Description of the task -> Transcribe the records below exactly, leaving out any pictures.

** Opening Provided data block **

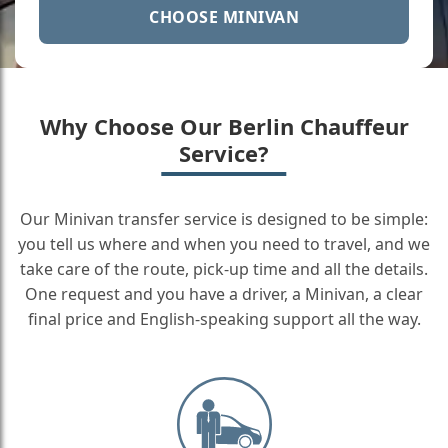
CHOOSE MINIVAN
Why Choose Our Berlin Chauffeur
Service?
Our Minivan transfer service is designed to be simple:
you tell us where and when you need to travel, and we
take care of the route, pick-up time and all the details.
One request and you have a driver, a Minivan, a clear
final price and English-speaking support all the way.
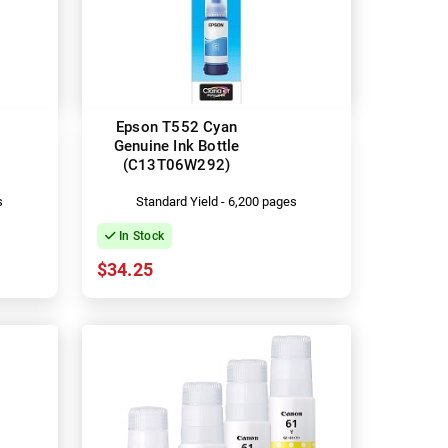
Epson T552 Cyan
Genuine Ink Bottle
(C13T06W292)
s
Standard Yield - 6,200 pages
In Stock
$34.25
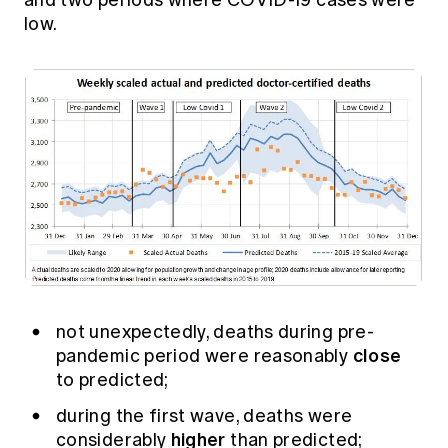
and two periods where COVID-19 cases were
low.
not unexpectedly, deaths during pre-
close
pandemic period were reasonably
to predicted;
during the first wave, deaths were
higher
considerably
than predicted;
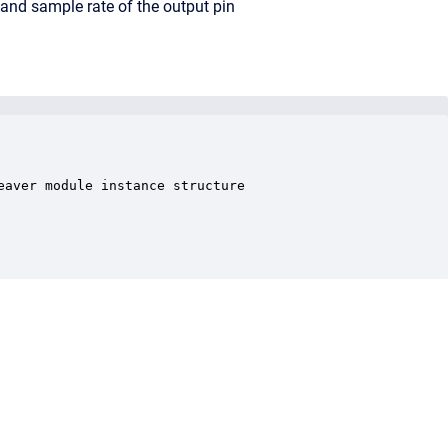
 and sample rate of the output pin
aver module instance structure
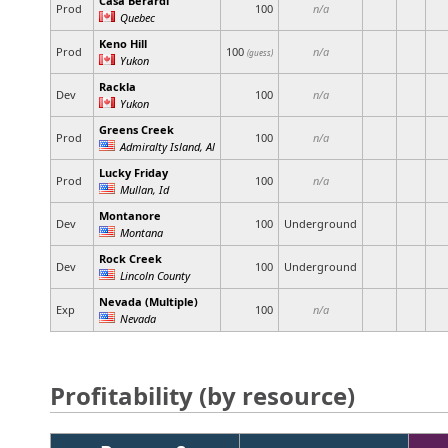
Casa Berardi
Prod
100
n/a
Quebec
Keno Hill
Prod
100
n/a
(guess)
Yukon
Rackla
Dev
100
n/a
Yukon
Greens Creek
Prod
100
n/a
Admiralty Island, Al
Lucky Friday
Prod
100
n/a
Mullan, Id
Montanore
Dev
100
Underground
Montana
Rock Creek
Dev
100
Underground
Lincoln County
Nevada (Multiple)
Exp
100
n/a
Nevada
Profitability (by resource)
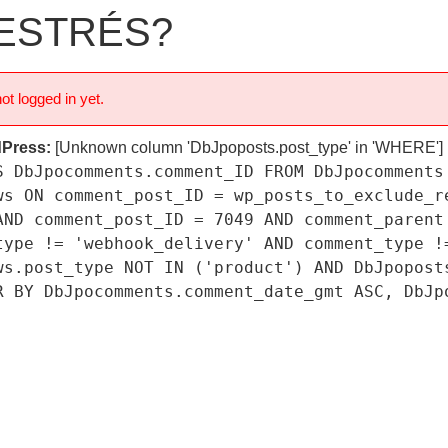
 ESTRÉS?
ot logged in yet.
dPress:
[Unknown column 'DbJpoposts.post_type' in 'WHERE']
S DbJpocomments.comment_ID FROM DbJpocomments
ws ON comment_post_ID = wp_posts_to_exclude_r
AND comment_post_ID = 7049 AND comment_parent
type != 'webhook_delivery' AND comment_type !
ws.post_type NOT IN ('product') AND DbJpopost
R BY DbJpocomments.comment_date_gmt ASC, DbJp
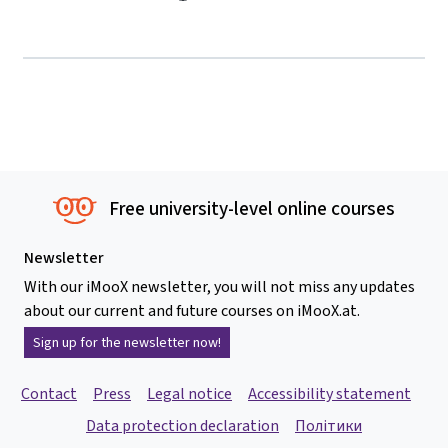
Free university-level online courses
Newsletter
With our iMooX newsletter, you will not miss any updates
about our current and future courses on iMooX.at.
Sign up for the newsletter now!
Contact
Press
Legal notice
Accessibility statement
Data protection declaration
Політики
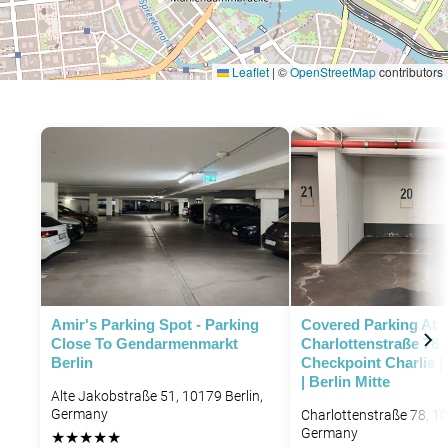
Leaflet
|
©
OpenStreetMap
contributors
P
P
Amir's Parking Spot - Parking
Covered Parking At
Close To Gendarmenmarkt
Charlottenstraße 78 
Berlin
Checkpoint Charlie |
| Berlin Mitte
Alte Jakobstraße 51, 10179 Berlin,
Germany
Charlottenstraße 78, 10
Germany
★
★
★
★
★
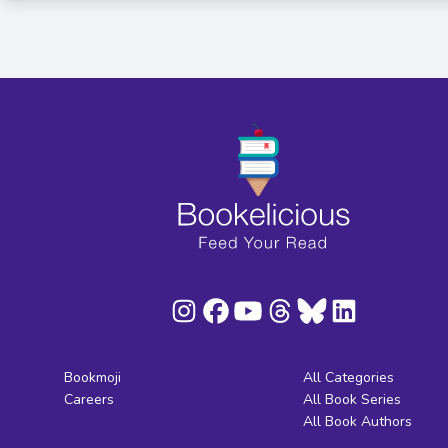
Bookmoji
All Categories
Careers
All Book Series
All Book Authors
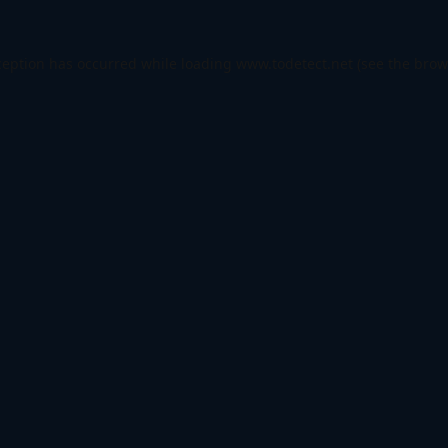
ception has occurred while loading
www.todetect.net
(see the
brow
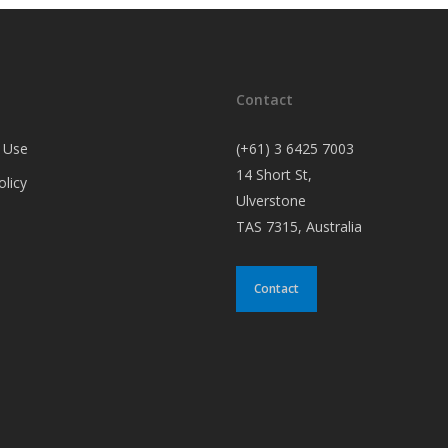
Contact
 Use
(+61) 3 6425 7003
14 Short St,
olicy
Ulverstone
TAS 7315, Australia
Contact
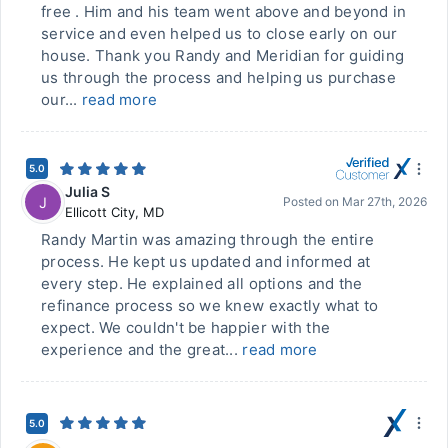
free . Him and his team went above and beyond in
service and even helped us to close early on our
house. Thank you Randy and Meridian for guiding
us through the process and helping us purchase
our...
read more
5.0
Julia S
J
Posted on
Mar 27th, 2026
Ellicott City
,
MD
Randy Martin was amazing through the entire
process. He kept us updated and informed at
every step. He explained all options and the
refinance process so we knew exactly what to
expect. We couldn't be happier with the
experience and the great...
read more
5.0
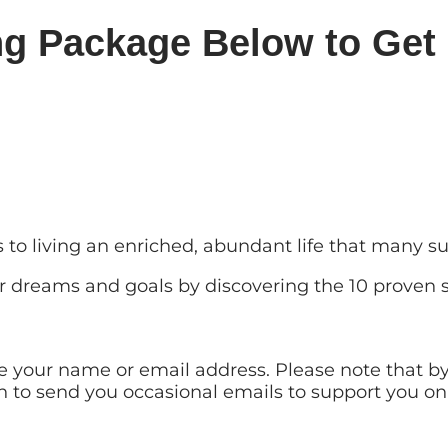
ng Package Below to Get 
ts to living an enriched, abundant life that many 
ur dreams and goals by discovering the 10 proven s
are your name or email address. Please note that 
on to send you occasional emails to support you on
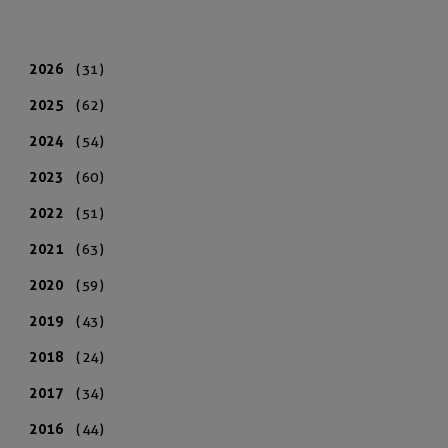
2026
(31)
2025
(62)
2024
(54)
2023
(60)
2022
(51)
2021
(63)
2020
(59)
2019
(43)
2018
(24)
2017
(34)
2016
(44)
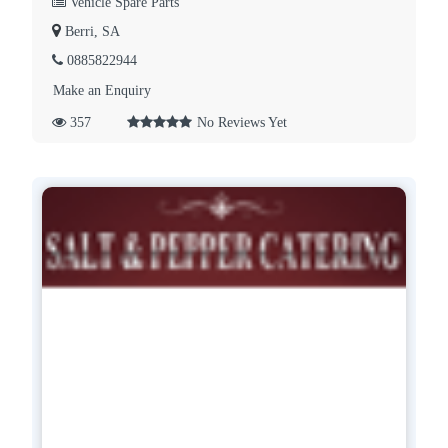
Vehicle Spare Parts
Berri, SA
0885822944
Make an Enquiry
357
No Reviews Yet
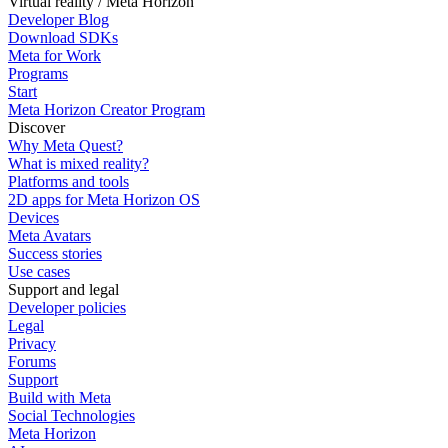
Virtual reality / Meta Horizon
Developer Blog
Download SDKs
Meta for Work
Programs
Start
Meta Horizon Creator Program
Discover
Why Meta Quest?
What is mixed reality?
Platforms and tools
2D apps for Meta Horizon OS
Devices
Meta Avatars
Success stories
Use cases
Support and legal
Developer policies
Legal
Privacy
Forums
Support
Build with Meta
Social Technologies
Meta Horizon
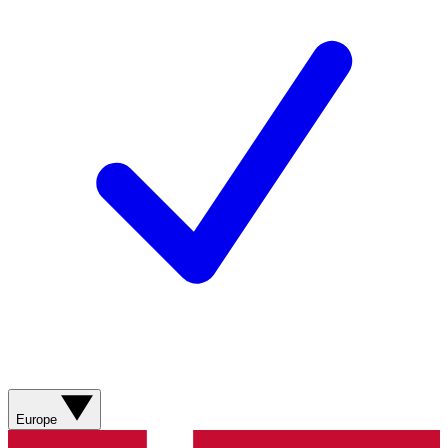
Europe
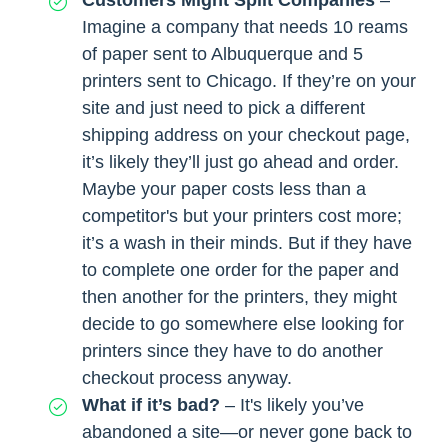
Customers Might Split Companies
–
Imagine a company that needs 10 reams
of paper sent to Albuquerque and 5
printers sent to Chicago. If they’re on your
site and just need to pick a different
shipping address on your checkout page,
it’s likely they’ll just go ahead and order.
Maybe your paper costs less than a
competitor's but your printers cost more;
it’s a wash in their minds. But if they have
to complete one order for the paper and
then another for the printers, they might
decide to go somewhere else looking for
printers since they have to do another
checkout process anyway.
What if it’s bad?
– It's likely you’ve
abandoned a site—or never gone back to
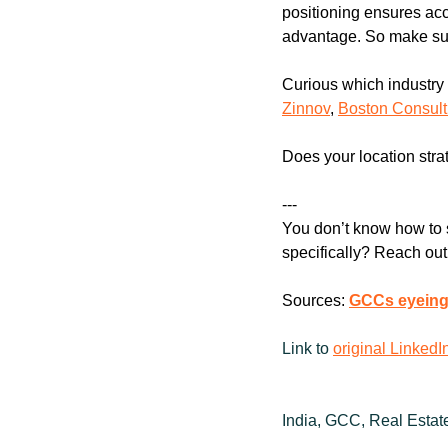
positioning ensures acce
advantage. So make sur
Zinnov
, 
Boston Consul
Does your location stra
---
You don’t know how to s
specifically? Reach out
Sources: 
GCCs eyeing 
Link to 
original LinkedI
India, GCC, Real Estat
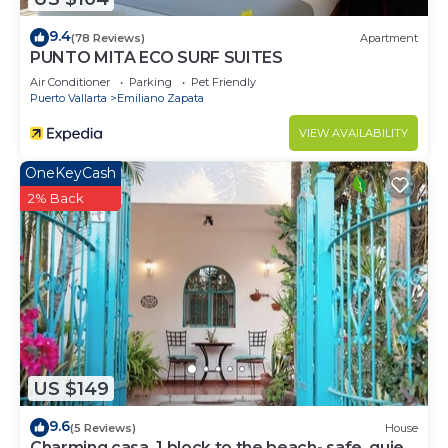
9.4
(78 Reviews)
Apartment
PUNTO MITA ECO SURF SUITES
Air Conditioner
Parking
Pet Friendly
Puerto Vallarta
Emiliano Zapata
VIEW AVAILABILITY
OneKeyCash
2% Back
US $149
9.6
(5 Reviews)
House
Charming casa, 1 block to the beach- safe, quiet,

** Closing Provided data block **

Answer to the exercise ->
CHOOSE MINIVAN
Why Choose Our Berlin Chauffeur
Service?
Our Minivan transfer service is designed to be simple:
you tell us where and when you need to travel, and we
take care of the route, pick-up time and all the details.
One request and you have a driver, a Minivan, a clear
final price and English-speaking support all the way.
Epson T552 Cyan
Genuine Ink Bottle
(C13T06W292)
s
Standard Yield - 6,200 pages
In Stock
$34.25
and two periods where COVID-19 cases were
low.
not unexpectedly, deaths during pre-
close
pandemic period were reasonably
to predicted;
during the first wave, deaths were
higher
considerably
than predicted;
 and sample rate of the output pin
aver module instance structure
Casa Berardi
Prod
100
n/a
Quebec
Keno Hill
Prod
100
n/a
(guess)
Yukon
Rackla
Dev
100
n/a
Yukon
Greens Creek
Prod
100
n/a
Admiralty Island, Al
Lucky Friday
Prod
100
n/a
Mullan, Id
Montanore
Dev
100
Underground
Montana
Rock Creek
Dev
100
Underground
Lincoln County
Nevada (Multiple)
Exp
100
n/a
Nevada
Profitability (by resource)
 ESTRÉS?
ot logged in yet.
dPress:
[Unknown column 'DbJpoposts.post_type' in 'WHERE']
S DbJpocomments.comment_ID FROM DbJpocomments
ws ON comment_post_ID = wp_posts_to_exclude_r
AND comment_post_ID = 7049 AND comment_parent
type != 'webhook_delivery' AND comment_type !
ws.post_type NOT IN ('product') AND DbJpopost
R BY DbJpocomments.comment_date_gmt ASC, DbJp
Free university-level online courses
Newsletter
With our iMooX newsletter, you will not miss any updates
about our current and future courses on iMooX.at.
Sign up for the newsletter now!
Contact
Press
Legal notice
Accessibility statement
Data protection declaration
Політики
Leaflet
|
©
OpenStreetMap
contributors
P
P
Amir's Parking Spot - Parking
Covered Parking At
Close To Gendarmenmarkt
Charlottenstraße 78 
Berlin
Checkpoint Charlie |
| Berlin Mitte
Alte Jakobstraße 51, 10179 Berlin,
Germany
Charlottenstraße 78, 10
Germany
★
★
★
★
★
Bookmoji
All Categories
Careers
All Book Series
All Book Authors
ception has occurred while loading
www.todetect.net
(see the
brow
Contact
 Use
(+61) 3 6425 7003
14 Short St,
olicy
Ulverstone
TAS 7315, Australia
Contact
free . Him and his team went above and beyond in
service and even helped us to close early on our
house. Thank you Randy and Meridian for guiding
us through the process and helping us purchase
our...
read more
5.0
Julia S
J
Posted on
Mar 27th, 2026
Ellicott City
,
MD
Randy Martin was amazing through the entire
process. He kept us updated and informed at
every step. He explained all options and the
refinance process so we knew exactly what to
expect. We couldn't be happier with the
experience and the great...
read more
5.0
ng Package Below to Get 
ts to living an enriched, abundant life that many 
ur dreams and goals by discovering the 10 proven s
are your name or email address. Please note that 
on to send you occasional emails to support you on
2026
(31)
2025
(62)
2024
(54)
2023
(60)
2022
(51)
2021
(63)
2020
(59)
2019
(43)
2018
(24)
2017
(34)
2016
(44)
Vehicle Spare Parts
Berri, SA
0885822944
Make an Enquiry
357
No Reviews Yet
Virtual reality / Meta Horizon
Developer Blog
Download SDKs
Meta for Work
Programs
Start
Meta Horizon Creator Program
Discover
Why Meta Quest?
What is mixed reality?
Platforms and tools
2D apps for Meta Horizon OS
Devices
Meta Avatars
Success stories
Use cases
Support and legal
Developer policies
Legal
Privacy
Forums
Support
Build with Meta
Social Technologies
Meta Horizon
Europe
Customers Might Split Companies
–
Imagine a company that needs 10 reams
of paper sent to Albuquerque and 5
printers sent to Chicago. If they’re on your
site and just need to pick a different
shipping address on your checkout page,
it’s likely they’ll just go ahead and order.
Maybe your paper costs less than a
competitor's but your printers cost more;
it’s a wash in their minds. But if they have
to complete one order for the paper and
then another for the printers, they might
decide to go somewhere else looking for
printers since they have to do another
checkout process anyway.
What if it’s bad?
– It's likely you’ve
abandoned a site—or never gone back to
positioning ensures acce
advantage. So make sur
Zinnov
, 
Boston Consul
Does your location stra
---
You don’t know how to s
specifically? Reach out
Sources: 
GCCs eyeing 
Link to 
original LinkedI
India, GCC, Real Estat
9.4
(78 Reviews)
Apartment
PUNTO MITA ECO SURF SUITES
Air Conditioner
Parking
Pet Friendly
Puerto Vallarta
Emiliano Zapata
VIEW AVAILABILITY
OneKeyCash
2% Back
US $149
9.6
(5 Reviews)
House
Charming casa, 1 block to the beach- safe, quiet,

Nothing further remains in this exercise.